# Triton on SageMaker - Ensemble + FIL Backend

## Set up Environment

Installs the dependencies required to package the model and run inferences using Triton server.

Also define the IAM role that will give SageMaker access to the model artifacts and the NVIDIA Triton ECR image.

In [None]:
!pip install -qU pip awscli boto3 sagemaker 
!pip install nvidia-pyindex
!pip install tritonclient[http]

In [2]:
import boto3
import json
import sagemaker
import time
import os
from sagemaker import get_execution_role

sess = boto3.Session()
sm = sess.client("sagemaker")
sagemaker_session = sagemaker.Session(boto_session=sess)
role = get_execution_role()
client = boto3.client("sagemaker-runtime")

In [3]:
account_id_map = {
    'us-east-1': '785573368785',
    'us-east-2': '007439368137',
    'us-west-1': '710691900526',
    'us-west-2': '301217895009',
    'eu-west-1': '802834080501',
    'eu-west-2': '205493899709',
    'eu-west-3': '254080097072',
    'eu-north-1': '601324751636',
    'eu-south-1': '966458181534',
    'eu-central-1': '746233611703',
    'ap-east-1': '110948597952',
    'ap-south-1': '763008648453',
    'ap-northeast-1': '941853720454',
    'ap-northeast-2': '151534178276',
    'ap-southeast-1': '324986816169',
    'ap-southeast-2': '355873309152',
    'cn-northwest-1': '474822919863',
    'cn-north-1': '472730292857',
    'sa-east-1': '756306329178',
    'ca-central-1': '464438896020',
    'me-south-1': '836785723513',
    'af-south-1': '774647643957'
}

In [4]:
region = boto3.Session().region_name
if region not in account_id_map.keys():
    raise("UNSUPPORTED REGION")

In [5]:
base = "amazonaws.com.cn" if region.startswith("cn-") else "amazonaws.com"
triton_image_uri = "{account_id}.dkr.ecr.{region}.{base}/sagemaker-tritonserver:22.05-py3".format(
    account_id=account_id_map[region], region=region, base=base
)

In [None]:
#triton_image_uri = "354625738399.dkr.ecr.us-west-2.amazonaws.com/sagemaker-tritonserver:22.05-py"

In [6]:
triton_image_uri

'301217895009.dkr.ecr.us-west-2.amazonaws.com/sagemaker-tritonserver:22.05-py3'

## Package models and dependencies and uploading to S3

First we create the Triton config file for the XGBoost model being served by the FIL Backend.

**TODO**: Note the reshape we had to do for output here.
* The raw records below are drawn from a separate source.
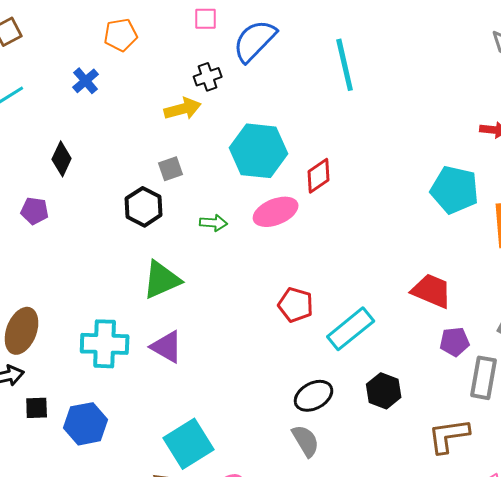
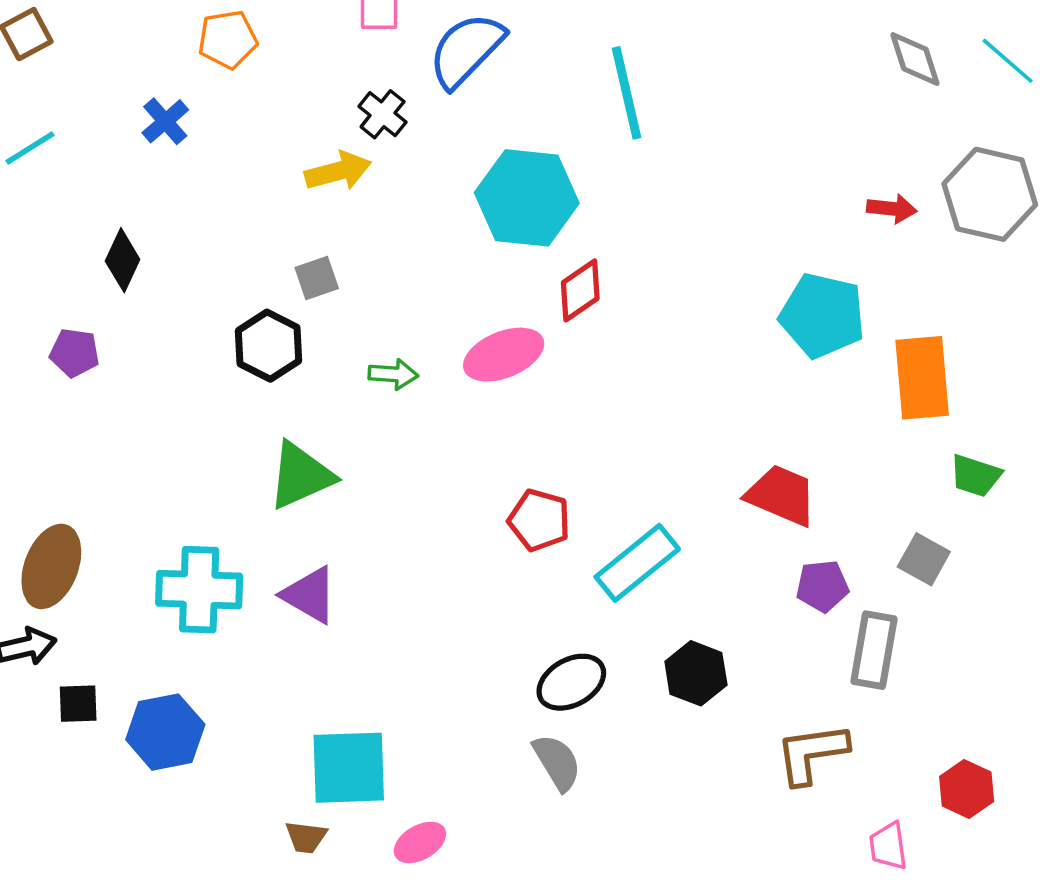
black cross: (208, 77) -> (383, 114), turned -32
cyan hexagon: (259, 151) -> (527, 198), moved
cyan square: (189, 444) -> (349, 768), turned 30

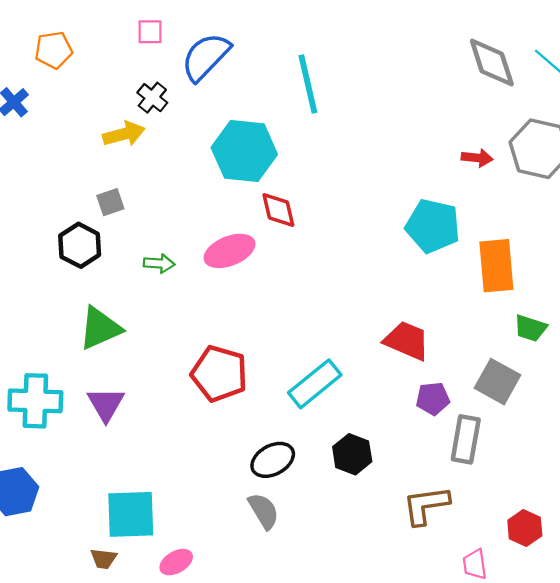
gray diamond: (915, 59) -> (492, 62), size x1.4
red diamond: (580, 290) -> (278, 210), turned -69
red pentagon: (539, 520) -> (219, 374), moved, size x1.4
gray square: (924, 559) -> (498, 382), size x1.4
purple triangle: (310, 595) -> (106, 404), turned 30

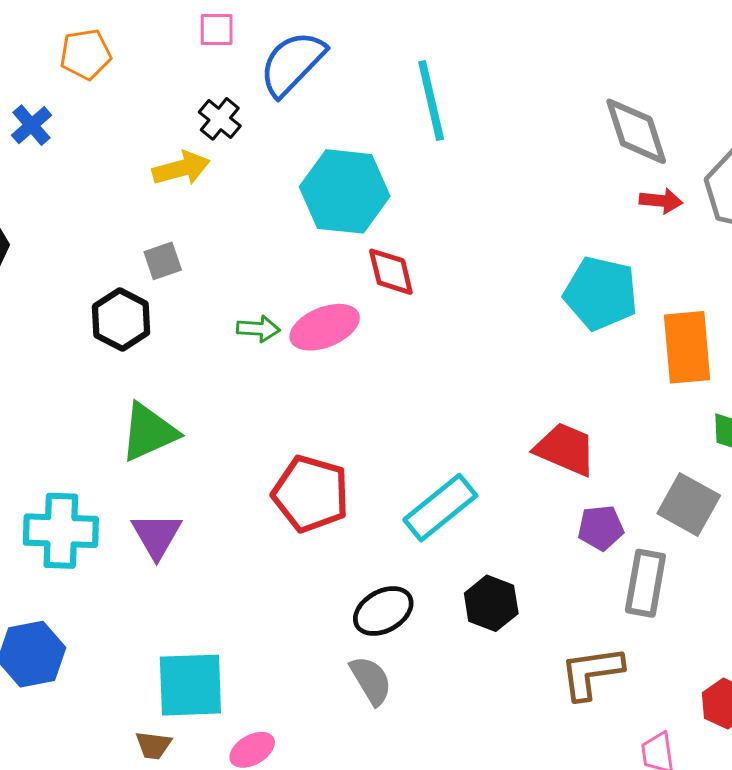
gray diamond: (492, 62) -> (636, 131), moved
green arrow: (159, 263) -> (258, 329), moved

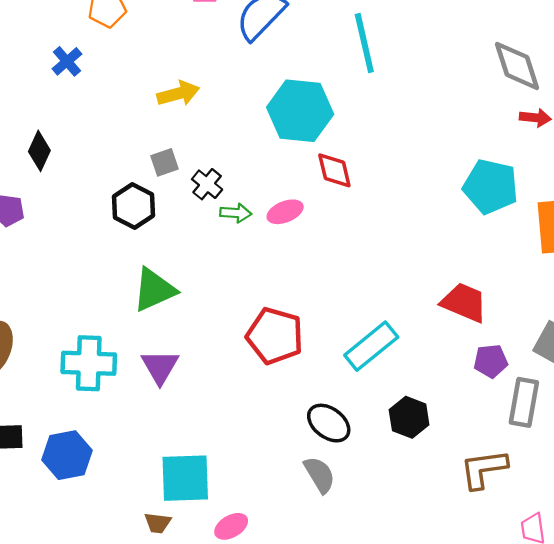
black cross: (220, 119) -> (207, 184), moved
pink ellipse: (325, 327) -> (285, 212), size x0.7
black ellipse: (383, 611) -> (329, 423), turned 66

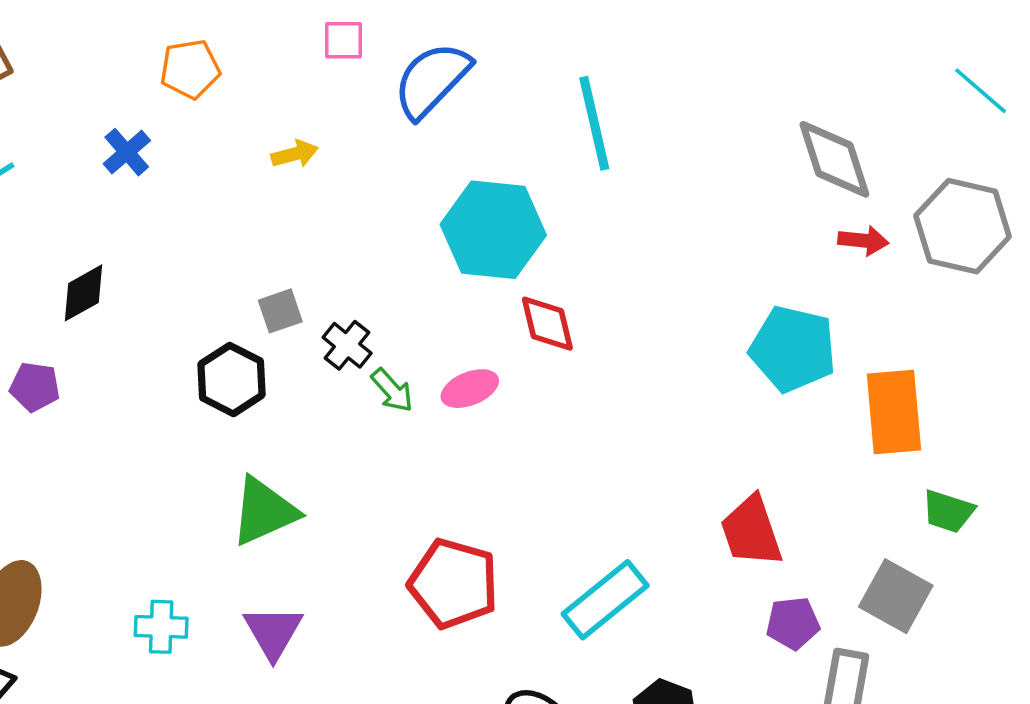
yellow arrow: (178, 94) -> (295, 154), moved, size x0.7
black diamond: (39, 151) -> (83, 293), turned 36
green arrow: (236, 213) -> (392, 390), turned 44
red trapezoid: (464, 302) -> (751, 531), turned -132
cyan cross: (89, 363) -> (161, 627), size x0.6

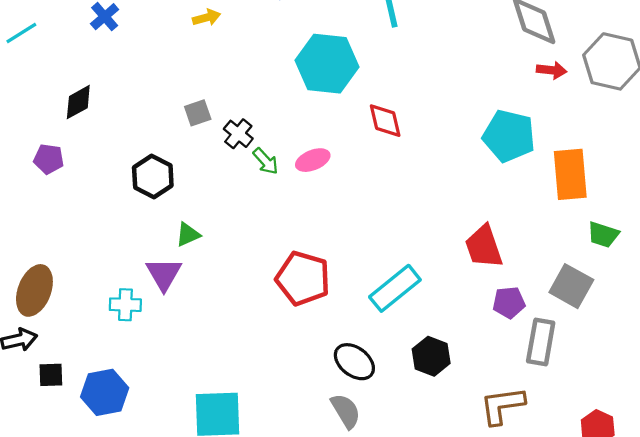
red diamond: (547, 324) -> (385, 121), moved
black hexagon: (232, 380) -> (153, 177), moved
green triangle: (264, 511) -> (188, 235), size x0.6
purple triangle: (273, 632) -> (164, 274), moved

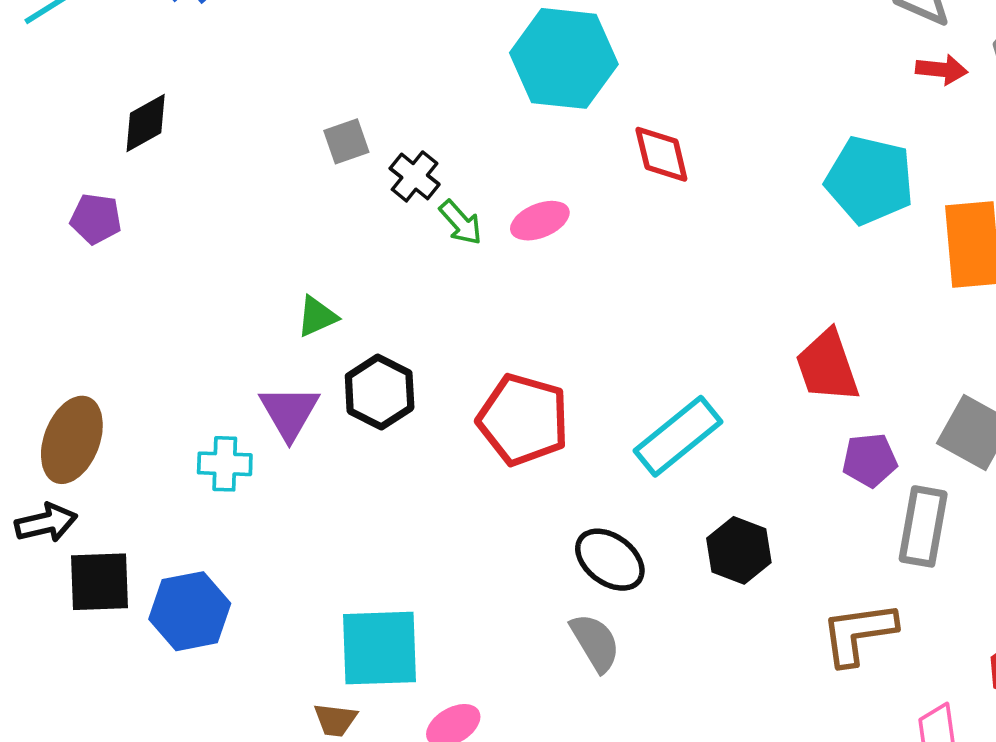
black hexagon: (153, 177) -> (380, 392), moved
green triangle: (188, 235) -> (317, 316), moved
black square: (51, 375) -> (100, 582), size x1.5

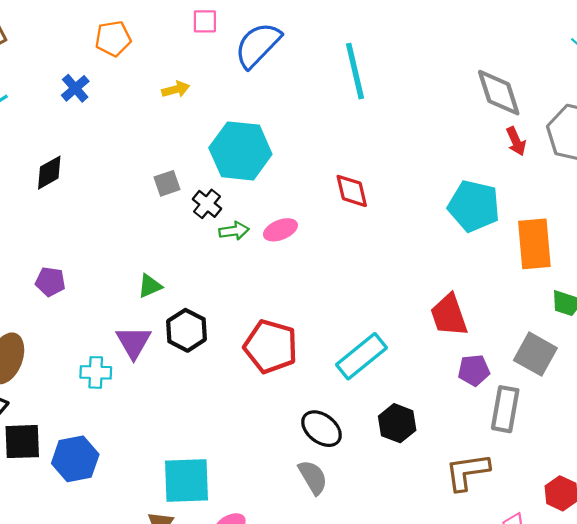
cyan hexagon: (564, 58) -> (240, 151), moved
red arrow: (942, 70) -> (516, 141), turned 60
purple pentagon: (96, 219) -> (50, 282), moved
green arrow: (461, 222) -> (234, 231), turned -56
This is specific to this example.

In [8]:
USE_GPU = True
MODEL_DIR = './triton-serve/fil'

# Maximum size in bytes for input and output arrays
MAX_MEMORY_BYTES = 60_000_000
NUM_FEATURES = 15
NUM_CLASSES = 2
bytes_per_sample = (NUM_FEATURES + NUM_CLASSES) * 4
max_batch_size = MAX_MEMORY_BYTES // bytes_per_sample

IS_CLASSIFIER = True
model_format = 'xgboost_json'

# Select deployment hardware (GPU or CPU)
if USE_GPU:
    instance_kind = 'KIND_GPU'
else:
    instance_kind = 'KIND_CPU'

# whether the model is doing classification or regression    
if IS_CLASSIFIER:
    classifier_string = 'true'
else:
    classifier_string = 'false'

# whether to predict probabilites or not
predict_proba = False

if predict_proba:
    predict_proba_string = 'true'
else:
    predict_proba_string = 'false'

config_text = f"""backend: "fil"
max_batch_size: {max_batch_size}
input [                                 
 {{  
    name: "input__0"
    data_type: TYPE_FP32
    dims: [ {NUM_FEATURES} ]                    
  }} 
]
output [
 {{
    name: "output__0"
    data_type: TYPE_FP32
    dims: [ 1 ]
    reshape: {{ shape: [ 1 ] }}
  }}
]
instance_group [{{ kind: {instance_kind} }}]
parameters [
  {{
    key: "model_type"
    value: {{ string_value: "{model_format}" }}
  }},
  {{
    key: "predict_proba"
    value: {{ string_value: "{predict_proba_string}" }}
  }},
  {{
    key: "output_class"
    value: {{ string_value: "{classifier_string}" }}
  }},
  {{
    key: "threshold"
    value: {{ string_value: "0.5" }}
  }},
  {{
    key: "storage_type"
    value: {{ string_value: "AUTO" }}
  }}
]

dynamic_batching {{}}"""

config_path = os.path.join(MODEL_DIR, 'config.pbtxt')
with open(config_path, 'w') as file_:
    file_.write(config_text)

In [9]:
# Download the RAPIDS 22.04 Conda env to be used in Python preprocessing
!wget -q -P model_repository/preprocessing https://rapidsai-data.s3.us-east-2.amazonaws.com/conda-pack/rapidsai/rapids22.06_cuda11.5_py3.8.tar.gz

In [12]:
!mv model_repository/preprocessing/rapids22.06_cuda11.5_py3.8.tar.gz ../../

In [None]:
# move label encoders into python preprocessing directory
!cp label_encoders.pkl triton-serve/preprocessing/1/

In [10]:
# move trained xgboost model into fil model directory
!mkdir -p triton-serve/fil/1
!cp xgboost.json triton-serve/fil/1/

In [11]:
# create model version directory for ensemble model
!mkdir -p triton-serve/ensemble_preprocess_fil_postprocess/1

In [None]:
!tar -cvzf model.tar.gz -C model_repository .

In [None]:
model_uri = sagemaker_session.upload_data(path="model.tar.gz", key_prefix="triton-serve")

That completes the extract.